DATA FOR REVIEW:

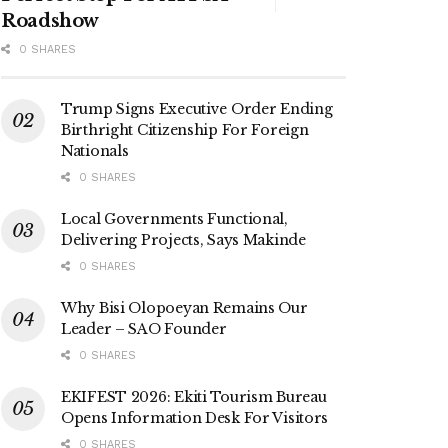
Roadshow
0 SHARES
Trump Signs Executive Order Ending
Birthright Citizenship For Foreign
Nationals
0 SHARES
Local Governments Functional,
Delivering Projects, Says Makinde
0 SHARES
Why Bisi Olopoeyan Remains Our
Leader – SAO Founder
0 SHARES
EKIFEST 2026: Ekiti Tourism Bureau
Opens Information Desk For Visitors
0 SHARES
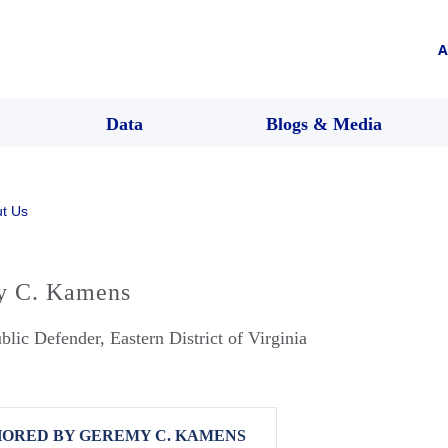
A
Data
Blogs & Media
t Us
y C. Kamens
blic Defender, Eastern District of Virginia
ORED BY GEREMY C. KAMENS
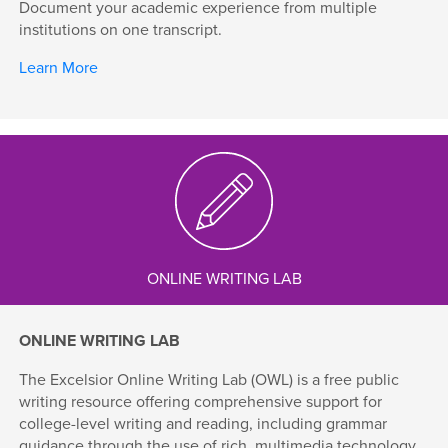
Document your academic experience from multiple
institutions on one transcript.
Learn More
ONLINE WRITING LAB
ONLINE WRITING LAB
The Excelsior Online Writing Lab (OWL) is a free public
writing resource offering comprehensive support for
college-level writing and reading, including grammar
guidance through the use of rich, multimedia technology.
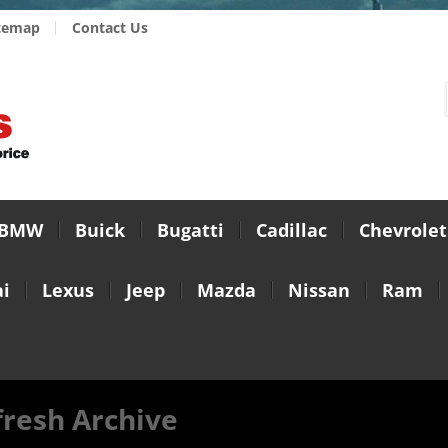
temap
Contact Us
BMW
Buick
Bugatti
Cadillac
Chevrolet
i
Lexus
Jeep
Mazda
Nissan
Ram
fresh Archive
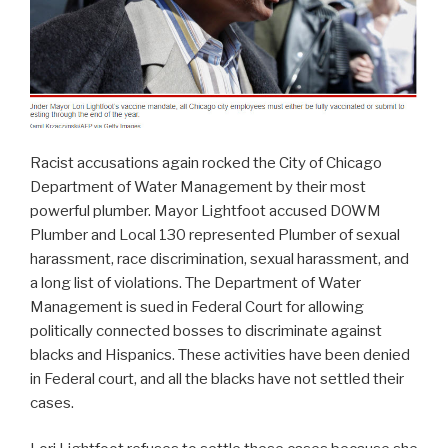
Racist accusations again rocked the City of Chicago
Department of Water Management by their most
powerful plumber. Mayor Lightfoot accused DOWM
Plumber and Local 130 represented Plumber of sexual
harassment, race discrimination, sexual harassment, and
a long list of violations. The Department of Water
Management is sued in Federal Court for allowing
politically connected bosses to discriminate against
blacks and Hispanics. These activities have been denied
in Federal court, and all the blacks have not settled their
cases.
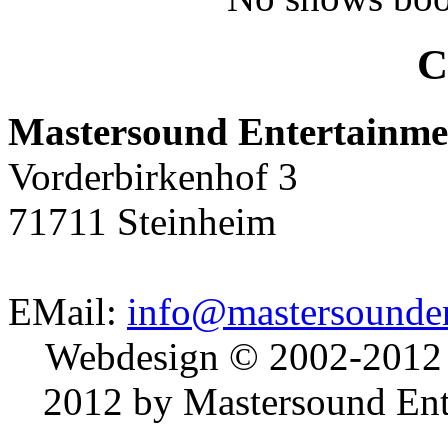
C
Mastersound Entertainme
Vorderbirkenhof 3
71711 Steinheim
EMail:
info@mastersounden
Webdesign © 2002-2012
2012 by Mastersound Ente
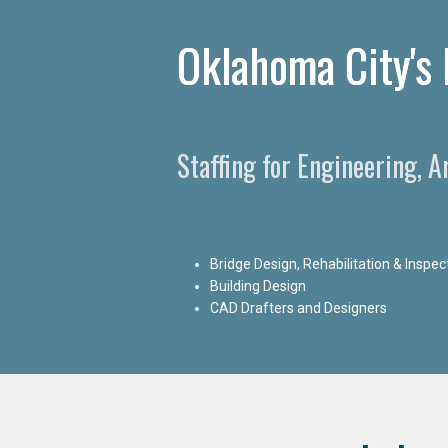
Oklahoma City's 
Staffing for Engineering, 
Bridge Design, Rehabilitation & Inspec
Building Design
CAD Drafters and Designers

WHAT YOU ARE ASKED TO DO:
Output a precise copy of the entries, leaving the images out.

RESULT OF THIS TASK:
Roadshow
0 SHARES
Trump Signs Executive Order Ending
Birthright Citizenship For Foreign
Nationals
0 SHARES
Local Governments Functional,
Delivering Projects, Says Makinde
0 SHARES
Why Bisi Olopoeyan Remains Our
Leader – SAO Founder
0 SHARES
EKIFEST 2026: Ekiti Tourism Bureau
Opens Information Desk For Visitors
0 SHARES
A
Data
Blogs & Media
t Us
y C. Kamens
blic Defender, Eastern District of Virginia
ORED BY GEREMY C. KAMENS
Document your academic experience from multiple
institutions on one transcript.
Learn More
ONLINE WRITING LAB
ONLINE WRITING LAB
The Excelsior Online Writing Lab (OWL) is a free public
writing resource offering comprehensive support for
college-level writing and reading, including grammar
guidance through the use of rich, multimedia technology.
temap
Contact Us
BMW
Buick
Bugatti
Cadillac
Chevrolet
i
Lexus
Jeep
Mazda
Nissan
Ram
fresh Archive
Racist accusations again rocked the City of Chicago
Department of Water Management by their most
powerful plumber. Mayor Lightfoot accused DOWM
Plumber and Local 130 represented Plumber of sexual
harassment, race discrimination, sexual harassment, and
a long list of violations. The Department of Water
Management is sued in Federal Court for allowing
politically connected bosses to discriminate against
blacks and Hispanics. These activities have been denied
in Federal court, and all the blacks have not settled their
cases.
C
Mastersound Entertainme
Vorderbirkenhof 3
71711 Steinheim
EMail:
info@mastersounden
Webdesign © 2002-2012
2012 by Mastersound Ente
Oklahoma City's 
Staffing for Engineering, 
Bridge Design, Rehabilitation & Inspec
Building Design
CAD Drafters and Designers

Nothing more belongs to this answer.